Tool Design Principles

The difference between well-designed and poorly-designed tools shows up directly in agent performance.

Principle 1: Single Responsibility

Each tool does one thing.

# Bad: one function doing everything
def manage_customer(action: str, customer_id: int, **kwargs): ...

# Good: separate functions
def get_customer(customer_id: int) -> dict: ...
def update_customer(customer_id: int, name: str = None, email: str = None) -> dict: ...
def delete_customer(customer_id: int) -> dict: ...

Principle 2: Separate Reads from Writes

Read tools have no side effects. Write tools change state. Keep them clearly separate.

# Read tools: safe, idempotent, can be called multiple times
def get_user_balance(user_id: int) -> float: ...
def search_products(query: str) -> list: ...

# Write tools: irreversible, handle with care
def transfer_money(from_id: int, to_id: int, amount: float) -> dict: ...
def delete_order(order_id: int) -> dict: ...

Principle 3: Return Structured Data

Return JSON, not prose. The LLM reasons over structured data far better than natural language sentences.

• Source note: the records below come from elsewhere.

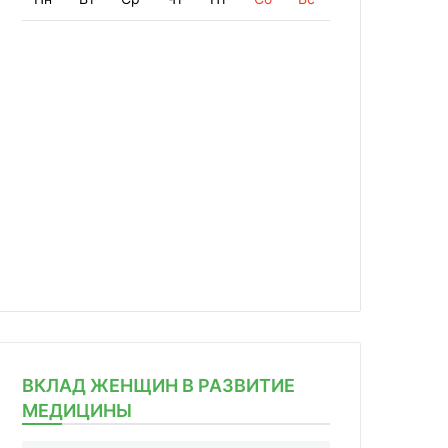
ВКЛАД ЖЕНЩИН В РАЗВИТИЕ
МЕДИЦИНЫ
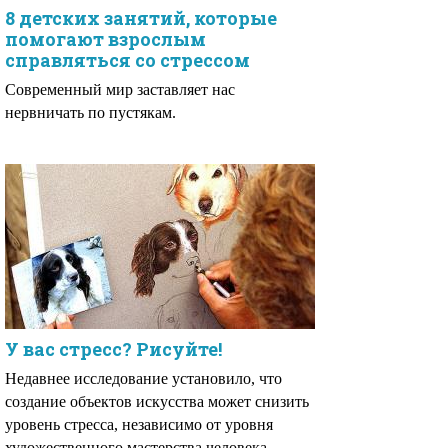
8 детских занятий, которые
помогают взрослым
справляться со стрессом
Современный мир заставляет нас
нервничать по пустякам.
У вас стресс? Рисуйте!
Недавнее исследование установило, что
создание объектов искусства может снизить
уровень стресса, независимо от уровня
художественного мастерства человека..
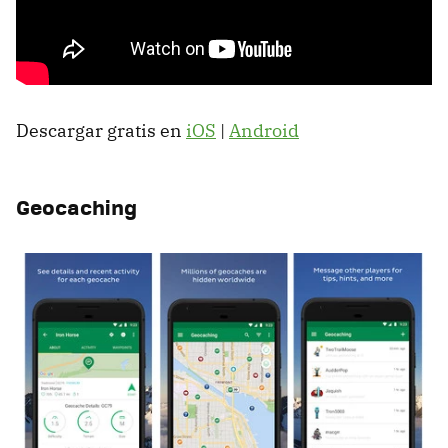
Descargar gratis en
iOS
|
Android
Geocaching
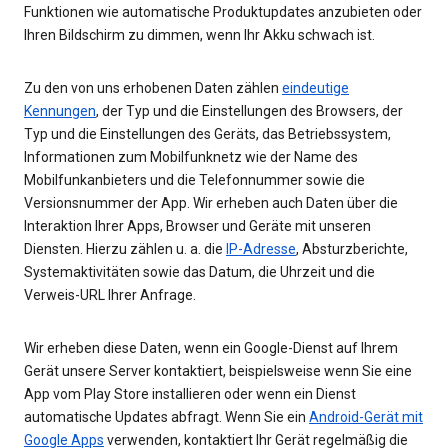
Funktionen wie automatische Produktupdates anzubieten oder
Ihren Bildschirm zu dimmen, wenn Ihr Akku schwach ist.
Zu den von uns erhobenen Daten zählen
eindeutige
Kennungen
, der Typ und die Einstellungen des Browsers, der
Typ und die Einstellungen des Geräts, das Betriebssystem,
Informationen zum Mobilfunknetz wie der Name des
Mobilfunkanbieters und die Telefonnummer sowie die
Versionsnummer der App. Wir erheben auch Daten über die
Interaktion Ihrer Apps, Browser und Geräte mit unseren
Diensten. Hierzu zählen u. a. die
IP-Adresse
, Absturzberichte,
Systemaktivitäten sowie das Datum, die Uhrzeit und die
Verweis-URL Ihrer Anfrage.
Wir erheben diese Daten, wenn ein Google-Dienst auf Ihrem
Gerät unsere Server kontaktiert, beispielsweise wenn Sie eine
App vom Play Store installieren oder wenn ein Dienst
automatische Updates abfragt. Wenn Sie ein
Android-Gerät mit
Google Apps
verwenden, kontaktiert Ihr Gerät regelmäßig die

# Bad: LLM has to parse this
def get_user_info(user_id: int) -> str:
    return f"John Doe, 30 years old, email: john@example.com, joined 2022"

# Good: structured data the LLM can reason about precisely
def get_user_info(user_id: int) -> dict:
    return {
        "id": user_id,
        "name": "John Doe",
        "age": 30,
        "email": "john@example.com",
        "joined_at": "2022-01-15"
    }

Principle 4: Include Error Details in Results

def safe_tool_wrapper(func):
    """Wrap tool functions with consistent error handling"""
    def wrapper(*args, **kwargs):
        try:
            result = func(*args, **kwargs)
            return {"success": True, "data": result}
        except ValueError as e:
            return {"success": False, "error": "invalid_input", "message": str(e)}
        except PermissionError as e:
            return {"success": False, "error": "permission_denied", "message": str(e)}
        except Exception as e:
            return {"success": False, "error": "unexpected", "message": str(e)}
    return wrapper

@safe_tool_wrapper
def create_order(product_id: int, quantity: int, user_id: int) -> dict:
    ...

Production Middleware

Putting it all together — a middleware class that wraps tool execution with the safeguards you need in production:

import time
import asyncio

class ToolCallMiddleware:
    def __init__(self, tools: dict, max_iterations: int = 10):
        self.tools = tools
        self.max_iterations = max_iterations
        self.call_log = []

    async def execute(self, tool_name: str, args: dict, timeout: int = 30) -> dict:
        start_time = time.time()

        # 1. Tool existence check
        if tool_name not in self.tools:
            return {"error": f"Unknown tool: {tool_name}"}

        # 2. Input validation
        try:
            validated_args = self._validate_args(tool_name, args)
        except ValueError as e:
            return {"error": f"Invalid arguments: {str(e)}"}

        # 3. Execute with timeout
        try:
            result = await asyncio.wait_for(
                asyncio.to_thread(self.tools[tool_name], **validated_args),
                timeout=timeout
            )
        except asyncio.TimeoutError:
            result = {"error": f"Timed out after {timeout}s"}
        except Exception as e:
            result = {"error": str(e)}

        # 4. Log every call
        elapsed = time.time() - start_time
        self.call_log.append({
            "tool": tool_name,
            "args": args,
            "elapsed_ms": round(elapsed * 1000),
            "success": "error" not in result,
            "timestamp": time.time()
        })

        return result

Wrapping Up

Tool calling is what makes LLMs genuinely useful as agents. The basic implementation isn't complicated — but building tool calling that holds up in production is a game of details.

Three things matter most: clear tool descriptions, graceful error handling, and loop prevention. Get these right and you'll avoid the majority of the problems that sink tool-enabled agents.

This series covered agent design patterns (Post 5), MCP (Post 6), multi-agent systems (Post 7), and tool calling (Post 8). Now go build something — implementation teaches faster than theory.